# Rooted OTA (2.11.605.9) Files



## Jrocker23 (Jun 10, 2011)

****UPDATE - 3/12/2012****

If any one needs the latest OTA 2.11.605.9 rooted, here are my links if it helps..

Version 3.0a (MD5 - 98562E11B875FC136D4F393A47F7A47B) - Original Full RUU - Just Rooted & otacerts.zip file renamed to otacerts.bak

http://www.4shared.c...adRock_30a.html

Version 3.1a (MD5 - F44CDB06601E491E016C2486121CAB97) - Rooted, Debloated, Deodexed, zip align + added the following: (see below the link for changes)

http://www.4shared.c...1a_2116059.html

Android OS version : 2.3.4
Device : mecha
Model : ADR6400L
ROM Name : Ginger BreadRock V3.1a 2.11605.9
Rooted (Superuser.apk + su) : YES
Rooted (unsecured boot.img) : YES
BusyBox installed : YES
BusyBox run-parts support : YES
Apps2SD (Apps to EXT) enabled : NO
/data/app enabled : YES
Custom boot animation allowed : YES
Nano text editor installed : YES
Bash shell support : YES
/system/framework is deodexed : YES
/system/app is deodexed : YES
radio.img found : NO
ROM will wipe all data : NO
Otacerts.zip file renamed : YES
Wireless Tether App Incl. : YES
Verizon Bloaware removed : YES (all apps removed now)

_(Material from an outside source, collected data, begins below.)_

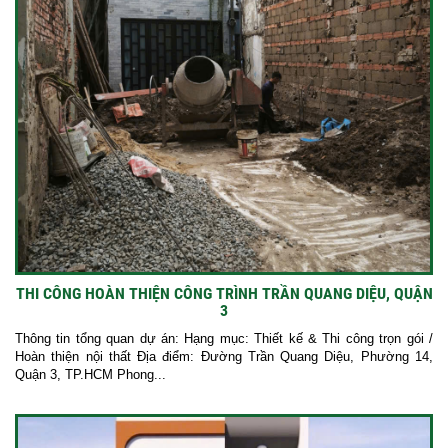
THI CÔNG HOÀN THIỆN CÔNG TRÌNH TRẦN QUANG DIỆU, QUẬN
3
Thông tin tổng quan dự án: Hạng mục: Thiết kế & Thi công trọn gói /
Hoàn thiện nội thất Địa điểm: Đường Trần Quang Diệu, Phường 14,
Quận 3, TP.HCM Phong...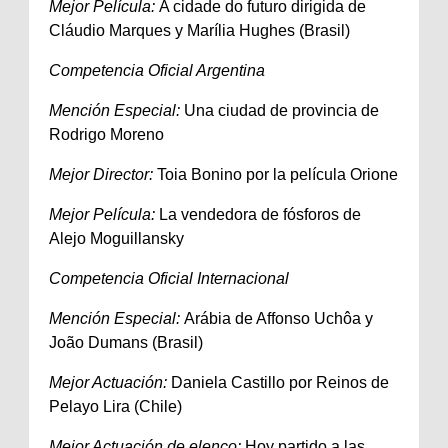
Mejor Película:
A cidade do futuro dirigida de
Cláudio Marques y Marília Hughes (Brasil)
Competencia Oficial Argentina
Mención Especial:
Una ciudad de provincia de
Rodrigo Moreno
Mejor Director:
Toia Bonino por la película Orione
Mejor Película:
La vendedora de fósforos de
Alejo Moguillansky
Competencia Oficial Internacional
Mención Especial:
Arábia de Affonso Uchôa y
João Dumans (Brasil)
Mejor Actuación:
Daniela Castillo por Reinos de
Pelayo Lira (Chile)
Mejor Actuación de elenco:
Hoy partido a las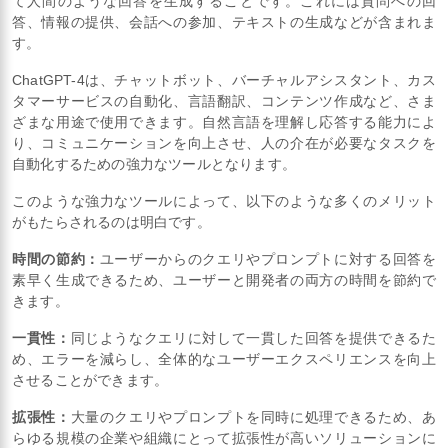
て人間のような回答を生成することです。これには質問への回
答、情報の提供、会話への参加、テキストの生成などが含まれま
す。
ChatGPT-4は、チャットボット、バーチャルアシスタント、カス
タマーサービスの自動化、言語翻訳、コンテンツ作成など、さま
ざまな用途で使用できます。自然言語を理解し応答する能力によ
り、コミュニケーションを向上させ、人の介在が必要なタスクを
自動化するための強力なツールとなります。
このような強力なツールによって、以下のような多くのメリット
がもたらされるのは明白です。
時間の節約：
ユーザーからのクエリやプロンプトに対する回答を
素早く生成できるため、ユーザーと開発者の両方の時間を節約で
きます。
一貫性：
同じようなクエリに対して一貫した回答を提供できるた
め、エラーを減らし、全体的なユーザーエクスペリエンスを向上
させることができます。
拡張性：
大量のクエリやプロンプトを同時に処理できるため、あ
らゆる規模の企業や組織にとって拡張性が高いソリューションに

Rom should run a little faster and smoother now. Most tweaks were just to make the rom easier to work with on the dev side but it will also work better with the terminal emulator app & the newest wireless tether app is more compatible and has some nice new options in the settings as well.​
If you want to check my work, you can go here http://www.htcthunde...gerbread-leak)/

PM or post here if you have any questions...


----------



## jimmydene84 (Jul 11, 2011)

pm sent


----------



## Marinoid (Aug 27, 2011)

Installed the rooted, debloated, deodexed & ziplign version. Runs fine, but can't say I see much difference, despite the changelog Verizon released.For example, what enhancements to Exchange Mail were made? Anyway, Thanks, am running it as a change of pace.


----------



## nocoast (Oct 17, 2011)

Big question ive got is why is the "rooted only" version 30 mb smaller than the stock 605.9?


----------



## Classicmm (Nov 7, 2011)

Thank you sir, just what I need, another flash fix!


----------



## hrdnhvy (Jun 18, 2011)

Why isnt this posted in the development section? Seriously, if u want a completely stock appearing, verizon debloated fast 2.11.605.9 rom u need to folloing the link to his site & download version 3.1a...


----------